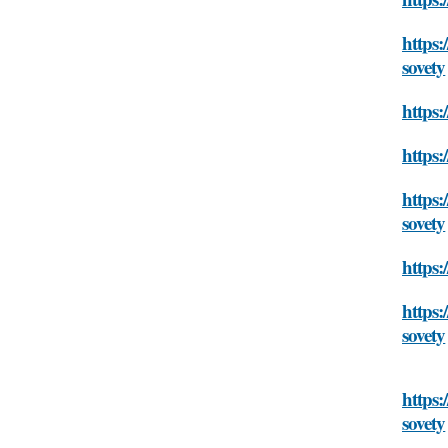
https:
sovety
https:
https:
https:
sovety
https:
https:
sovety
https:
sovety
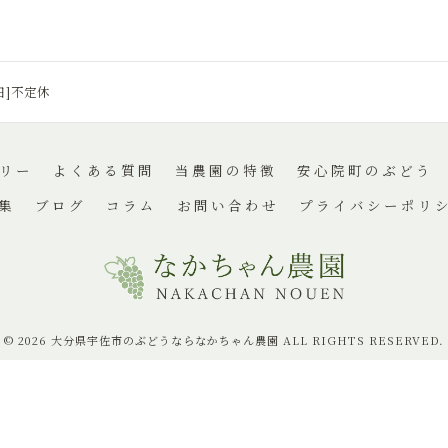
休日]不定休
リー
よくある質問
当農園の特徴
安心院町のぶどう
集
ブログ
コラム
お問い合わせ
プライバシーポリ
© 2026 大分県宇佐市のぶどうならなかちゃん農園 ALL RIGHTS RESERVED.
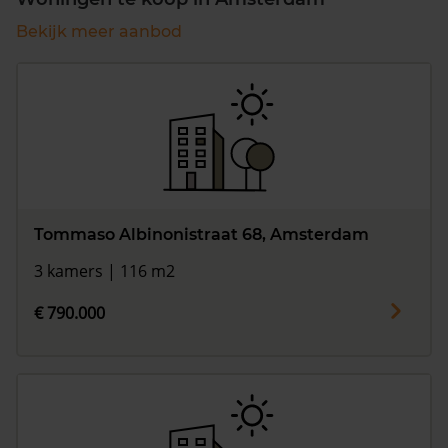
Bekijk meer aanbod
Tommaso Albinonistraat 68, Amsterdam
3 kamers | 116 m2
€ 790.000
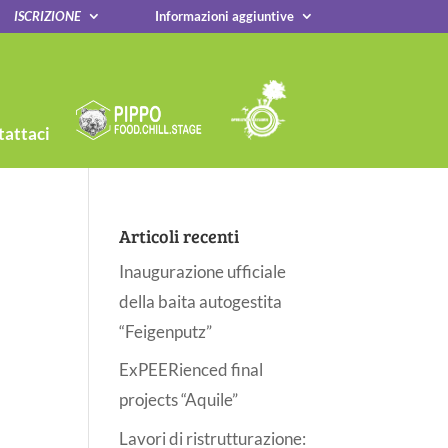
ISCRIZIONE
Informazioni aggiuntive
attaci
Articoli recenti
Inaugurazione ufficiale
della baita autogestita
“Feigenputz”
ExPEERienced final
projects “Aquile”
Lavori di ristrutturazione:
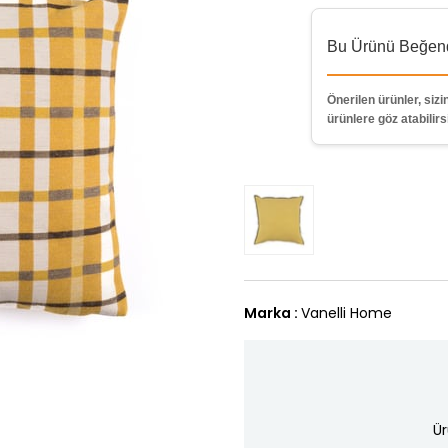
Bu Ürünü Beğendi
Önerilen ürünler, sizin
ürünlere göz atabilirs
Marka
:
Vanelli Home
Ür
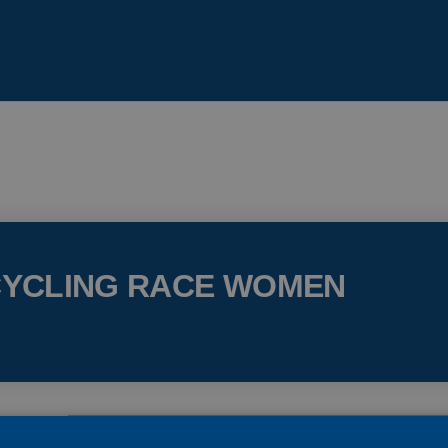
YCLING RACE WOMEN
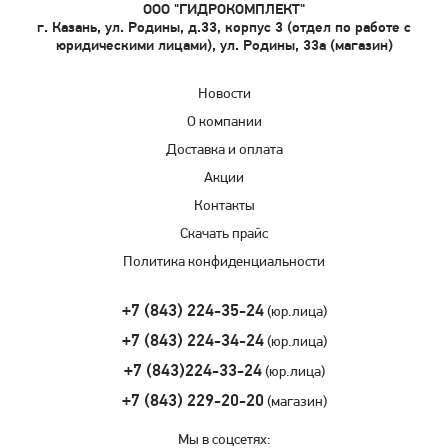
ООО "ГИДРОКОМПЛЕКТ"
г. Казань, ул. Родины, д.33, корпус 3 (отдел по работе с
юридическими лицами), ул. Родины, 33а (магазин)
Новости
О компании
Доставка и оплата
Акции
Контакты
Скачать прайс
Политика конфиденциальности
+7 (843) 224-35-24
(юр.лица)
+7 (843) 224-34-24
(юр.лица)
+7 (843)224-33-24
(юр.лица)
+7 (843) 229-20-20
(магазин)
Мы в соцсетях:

───

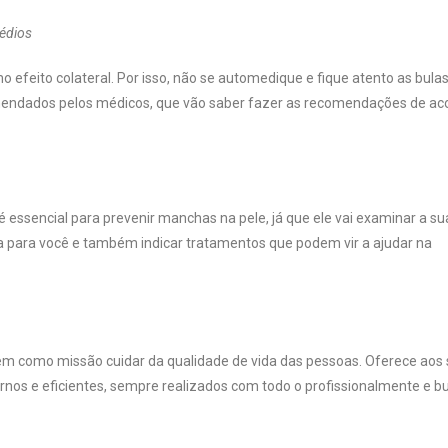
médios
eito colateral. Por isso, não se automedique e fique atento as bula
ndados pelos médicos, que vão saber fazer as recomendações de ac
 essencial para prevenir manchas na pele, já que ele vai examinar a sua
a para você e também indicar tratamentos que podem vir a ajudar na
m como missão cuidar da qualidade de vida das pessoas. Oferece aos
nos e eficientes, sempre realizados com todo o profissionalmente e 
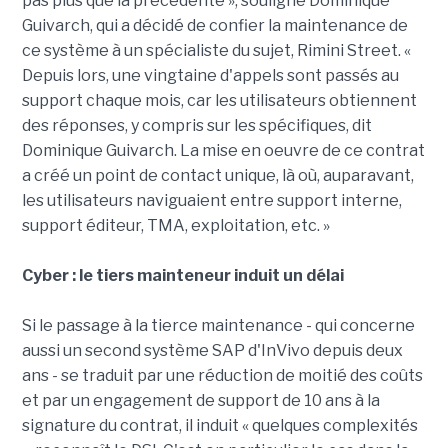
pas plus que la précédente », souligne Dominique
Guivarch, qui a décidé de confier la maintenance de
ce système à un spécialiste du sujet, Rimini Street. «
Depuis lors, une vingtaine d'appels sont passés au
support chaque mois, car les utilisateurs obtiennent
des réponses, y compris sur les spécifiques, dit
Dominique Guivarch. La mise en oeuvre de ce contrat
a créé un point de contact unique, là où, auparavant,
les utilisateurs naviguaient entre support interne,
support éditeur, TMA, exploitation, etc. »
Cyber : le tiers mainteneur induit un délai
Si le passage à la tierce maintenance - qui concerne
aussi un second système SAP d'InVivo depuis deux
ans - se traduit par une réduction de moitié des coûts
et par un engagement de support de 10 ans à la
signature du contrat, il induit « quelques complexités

───

Your instructions: Reproduce exactly the lines above starting at the line containing "essencial para prevenir" and ending at the line containing "pas plus que", including both, but not the pictures.

Answer to this problem:
 essencial para prevenir manchas na pele, já que ele vai examinar a sua
a para você e também indicar tratamentos que podem vir a ajudar na
m como missão cuidar da qualidade de vida das pessoas. Oferece aos
nos e eficientes, sempre realizados com todo o profissionalmente e 
pas plus que la précédente », souligne Dominique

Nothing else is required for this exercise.